Then there was the Luas, beside which Gertie was being photographed until security staff informed us that we needed prior permission and that - contrary to our belief - the platform we were on was not public property. No sooner had Grafton Street been liberated, it seemed, than a piece of Stephen's Green had fallen. You win some, you lose some.

It's not that Gertie has led a sheltered life. A daily visitor to the bookmakers, she produced a wad of €50 notes yesterday that she had relieved Paddy Power of the day before. She is also a card-shark who has played poker with the mothers of the rich and famous, including Nan Smurfit, something she'll be reminding young Michael of when she tries to blag tickets for the Ryder Cup.

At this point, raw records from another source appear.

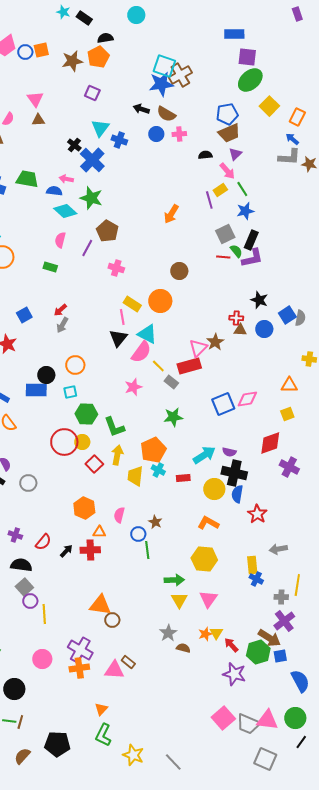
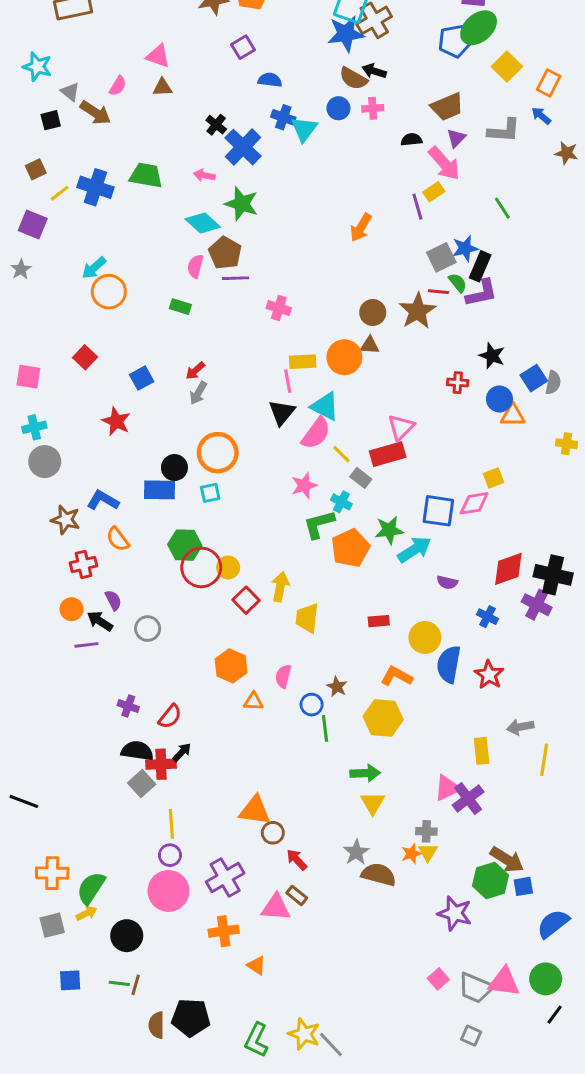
purple square: (92, 93) -> (243, 47), turned 35
pink triangle: (35, 99) -> (158, 56), turned -36
black arrow: (141, 109) -> (374, 71), moved
blue pentagon: (227, 114) -> (455, 41), moved
cyan triangle: (100, 128) -> (304, 129), moved
gray L-shape: (289, 157) -> (504, 131), moved
pink arrow: (227, 171) -> (444, 163), size x1.4
green line: (242, 189) -> (502, 208), moved
blue semicircle: (54, 191) -> (270, 80), moved
blue star: (245, 211) -> (465, 248), moved
brown pentagon: (107, 231) -> (225, 253), moved
purple line: (87, 248) -> (236, 278), turned 60
yellow rectangle: (132, 304) -> (303, 362), turned -36
brown triangle: (240, 330) -> (370, 345), moved
brown star: (215, 342) -> (417, 311), moved, size x1.4
orange circle: (75, 365) -> (218, 453), size x1.4
orange triangle: (289, 385) -> (513, 415), moved
blue square: (223, 404) -> (438, 511), turned 30
green hexagon: (86, 414) -> (185, 545), moved
yellow square: (287, 414) -> (493, 478), moved
green star: (173, 417) -> (389, 530), moved
green L-shape: (114, 427) -> (319, 524), moved, turned 95
orange pentagon: (153, 450) -> (350, 548), moved
cyan arrow: (204, 455) -> (414, 550), moved
cyan cross: (158, 470) -> (341, 502), moved
black cross: (234, 473) -> (553, 575), moved
blue semicircle: (237, 494) -> (449, 664), moved, size x1.4
orange L-shape: (208, 523) -> (397, 676), moved
red cross: (90, 550) -> (161, 764), moved
black arrow: (66, 551) -> (182, 752), moved
yellow hexagon: (204, 559) -> (383, 718), moved
blue cross: (256, 579) -> (487, 617), moved
yellow line: (297, 585) -> (544, 760), moved
gray cross: (281, 597) -> (426, 831), moved
pink triangle: (208, 599) -> (447, 788), moved, turned 30
purple circle: (30, 601) -> (170, 855), moved
purple cross: (284, 621) -> (468, 799), moved
red arrow: (231, 645) -> (297, 860), moved
brown semicircle: (183, 648) -> (379, 875), size x1.6
purple cross: (80, 650) -> (225, 878), turned 30
pink circle: (42, 659) -> (168, 891), size x1.4
orange cross: (79, 668) -> (224, 931), moved
blue semicircle: (300, 681) -> (553, 924), turned -100
orange triangle: (101, 709) -> (256, 965), turned -40
pink square: (223, 718) -> (438, 979), size x0.6
green L-shape: (103, 735) -> (256, 1040), moved
brown semicircle: (22, 756) -> (157, 1025), moved, turned -42
gray square: (265, 759) -> (471, 1036), moved, size x0.6
gray line: (173, 762) -> (331, 1044), moved

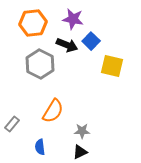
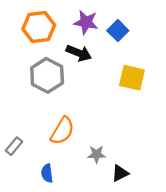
blue square: (91, 41) -> (118, 31), moved
black triangle: (80, 152) -> (120, 173), moved

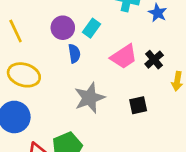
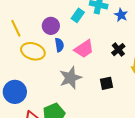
cyan rectangle: (91, 28) -> (78, 15), moved
pink trapezoid: (124, 57) -> (84, 49), moved
yellow ellipse: (24, 75) -> (33, 51), moved

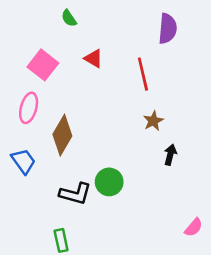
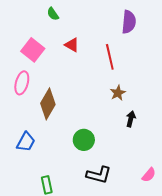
blue trapezoid: (23, 161) -> (26, 142), moved, turned 65
black L-shape: (75, 194) -> (99, 175), moved

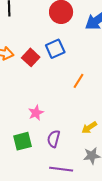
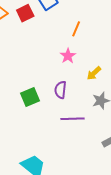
red square: (31, 57) -> (25, 13), turned 30
pink star: (36, 113) -> (68, 56), moved

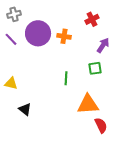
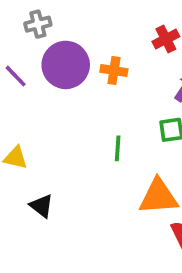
gray cross: (14, 14) -> (38, 24), moved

A regular correspondent of Gay Byrne, she once appeared on The Late Late, and she featured on Joe Duffy's Christmas broadcast from Duke Street last year. But they sent a taxi, apparently, and drove her straight home afterwards. Oh, and she was the first person to suggest disposable coffins (during a call to Pat Kenny), as a result of which Keith Massey has given her a voucher for her own no-frills funeral.

All this seems perfectly plausible, as does her indifference to the city centre. Asked what she thinks of the Spire, she says "not much" and regrets they didn't rebuild the pillar and put Gay Byrne on it. On the other hand, she's impressed by the rising docklands, even if they only confirm that the city's getting bigger "and I'm getting smaller". O'Connell Street looks "lovely" too.

But Dublin is for young people, she says, after a quick visit to the bookies in Moore St, where her selection in the 2.35 at Limerick can only finish second. There had been no time to see Temple Bar, but Gertie isn't complaining. "It's very nice, but it's not for me," she says of the city generally. "I won't be in again."